Most colorists are used to pencils. They are (relatively) cheap, long-lasting, and easy to use. Markers are the next most popular choice. They lay down rich, bold colors, and they do it quickly and easily. High quality alcohol markers are even capable of blending and shading just like colored pencils.
It's only natural for a colorist to want to graduate from pencils to markers. You can get a beautiful page in a much shorter amount of time, and it's always fun to try something new. However, many colored pencil users tend to assume that using markers is "easier." It is not. You need to use different coloring techniques to get the most out of each medium.
If you're used to coloring with pencils and want to give markers a try, this guide will help you learn the basics of coloring with markers.
How to color with markers
Before you get started, there are a couple of things you'll need:
- A coloring book / page
- A flat surface
Good coloring markers make all the difference
While you can get the hang of coloring with any type of marker, to get the really nice results you see posted on Instagram and Facebook, you'll want to use high-quality markers. Art markers are going to work best, and alcohol markers will let you shade and blend your colors together. Copic and Prismacolor tend to be most colorists' favorites, but there are tons of different brands to choose from.

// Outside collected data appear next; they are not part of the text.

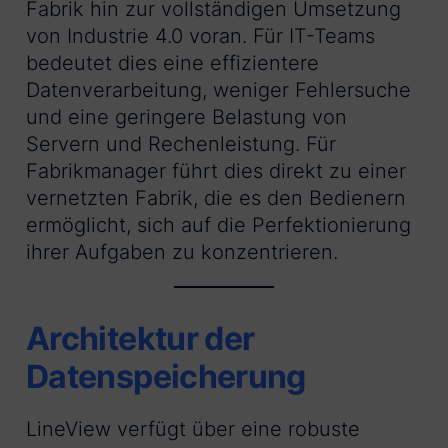
Fabrik hin zur vollständigen Umsetzung
von Industrie 4.0 voran. Für IT-Teams
bedeutet dies eine effizientere
Datenverarbeitung, weniger Fehlersuche
und eine geringere Belastung von
Servern und Rechenleistung. Für
Fabrikmanager führt dies direkt zu einer
vernetzten Fabrik, die es den Bedienern
ermöglicht, sich auf die Perfektionierung
ihrer Aufgaben zu konzentrieren.
Architektur der
Datenspeicherung
LineView verfügt über eine robuste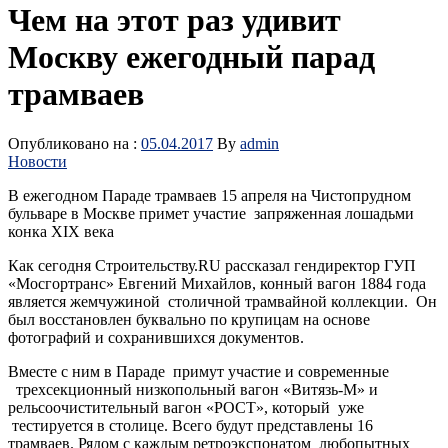
Чем на этот раз удивит
Москву ежегодный парад
трамваев
Опубликовано на :
05.04.2017
By
admin
Новости
В ежегодном Параде трамваев 15 апреля на Чистопрудном
бульваре в Москве примет участие запряженная лошадьми
конка XIX века
Как сегодня Строительству.RU рассказал гендиректор ГУП
«Мосгортранс» Евгений Михайлов, конный вагон 1884 года
является жемчужиной столичной трамвайной коллекции. Он
был восстановлен буквально по крупицам на основе
фотографий и сохранившихся документов.
Вместе с ним в Параде примут участие и современные
трехсекционный низкопольный вагон «Витязь-М» и
рельсоочистительный вагон «РОСТ», который уже
тестируется в столице. Всего будут представлены 16
трамваев. Рядом с каждым ретроэкспонатом любопытных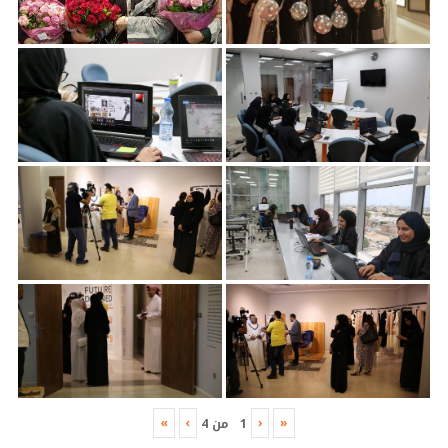
»
›
‹
«
1
من
4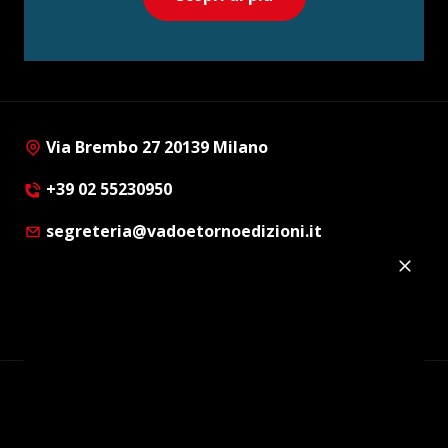
Via Brembo 27 20139 Milano
+39 02 55230950
segreteria@vadoetornoedizioni.it
Privacy Policy
Cookie Policy
Customer Privacy Policy
Facebook
Twitter
Instagram
Linkedin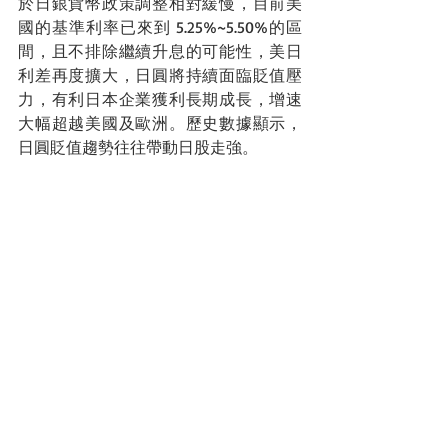
於日銀貨幣政策調整相對緩慢，目前美
國的基準利率已來到 5.25%~5.50%的區
間，且不排除繼續升息的可能性，美日
利差再度擴大，日圓將持續面臨貶值壓
力，有利日本企業獲利長期成長，增速
大幅超越美國及歐洲。歷史數據顯示，
日圓貶值趨勢往往帶動日股走強。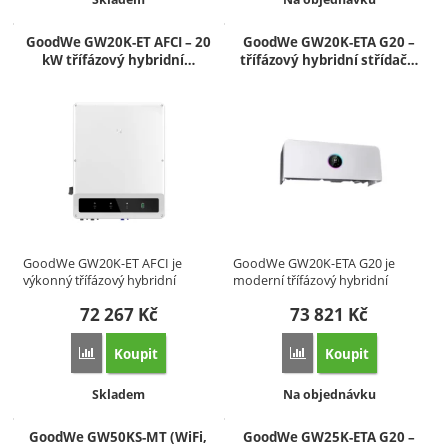
GoodWe GW20K-ET AFCI – 20
GoodWe GW20K-ETA G20 –
kW třífázový hybridní…
třífázový hybridní střídač…
GoodWe GW20K-ET AFCI je
GoodWe GW20K-ETA G20 je
výkonný třífázový hybridní
moderní třífázový hybridní
střídač…
střídač…
72 267
Kč
73 821
Kč
Koupit
Koupit
Přidat 'GoodWe GW20K-ET AFCI – 20 kW třífázový hybridní s
Přidat 'GoodWe GW20K-ET
Dostupnost:
Dostupnost:
Skladem
Na objednávku
GoodWe GW50KS-MT (WiFi,
GoodWe GW25K-ETA G20 –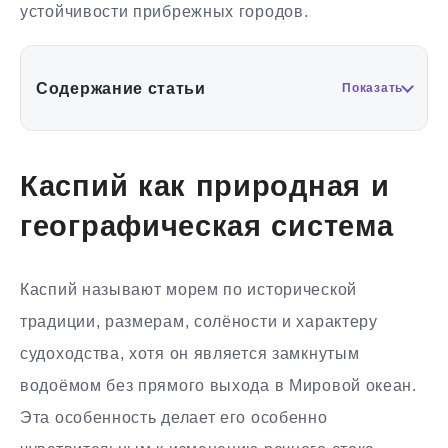
устойчивости прибрежных городов.
Содержание статьи
Показать
Каспий как природная и
географическая система
Каспий называют морем по исторической
традиции, размерам, солёности и характеру
судоходства, хотя он является замкнутым
водоёмом без прямого выхода в Мировой океан.
Эта особенность делает его особенно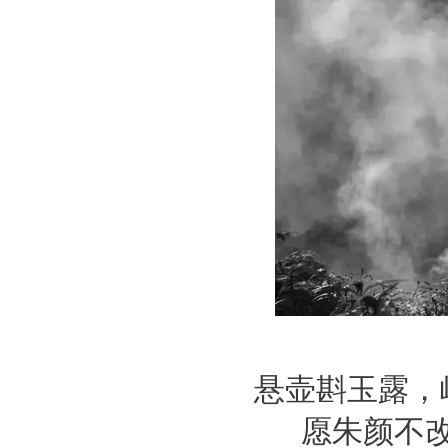
悬壶斟玉露，
愿朱颜不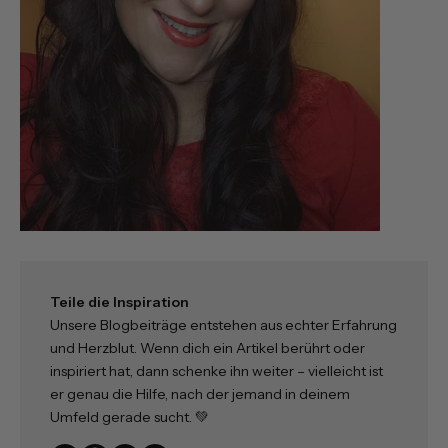
Teile die Inspiration
Unsere Blogbeiträge entstehen aus echter Erfahrung
und Herzblut. Wenn dich ein Artikel berührt oder
inspiriert hat, dann schenke ihn weiter – vielleicht ist
er genau die Hilfe, nach der jemand in deinem
Umfeld gerade sucht. 💚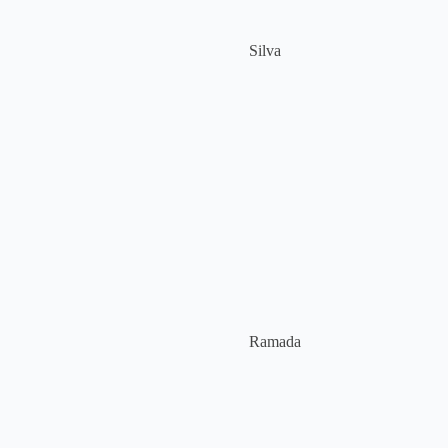
Silva
Ramada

Check out our in-depth review and comparison for everything you ever needed to know about Copic Markers!
Single-sided vs double-sided
While you can get away with double-sided pages when using colored pencils, it's not going to work for markers. While the ink may not bleed all the way through, it will still probably be visible when you go to color the other side. It's best to stick to single-sided coloring pages.
Work light to dark
Now that you've got your markers and chosen a page to color, the fun begins! A little planning at the start will help in the long run. Pick which colors will go in which areas, and then start coloring with your lightest colors.
Since we're working with ink, which bleeds easier than pencil lead, we want to work light to dark. The colors we use first may bleed into the spaces next to them when we color with a different color. It's much easier to notice dark ink bleeding into light ink, so we start with the light colors first.
Coloring in an area
When you start to fill in an area, you will first want to block in a light base color. Using markers is similar to painting - we can lay down coats to get darker versions of the same color. As you add more layers to an area, you can start adding shadows and highlights, and even blend colors together to create a sense of depth. We won't go into all the details, since this is simply an introductory tutorial, but there is are a lot of cool marker techniques you can use here.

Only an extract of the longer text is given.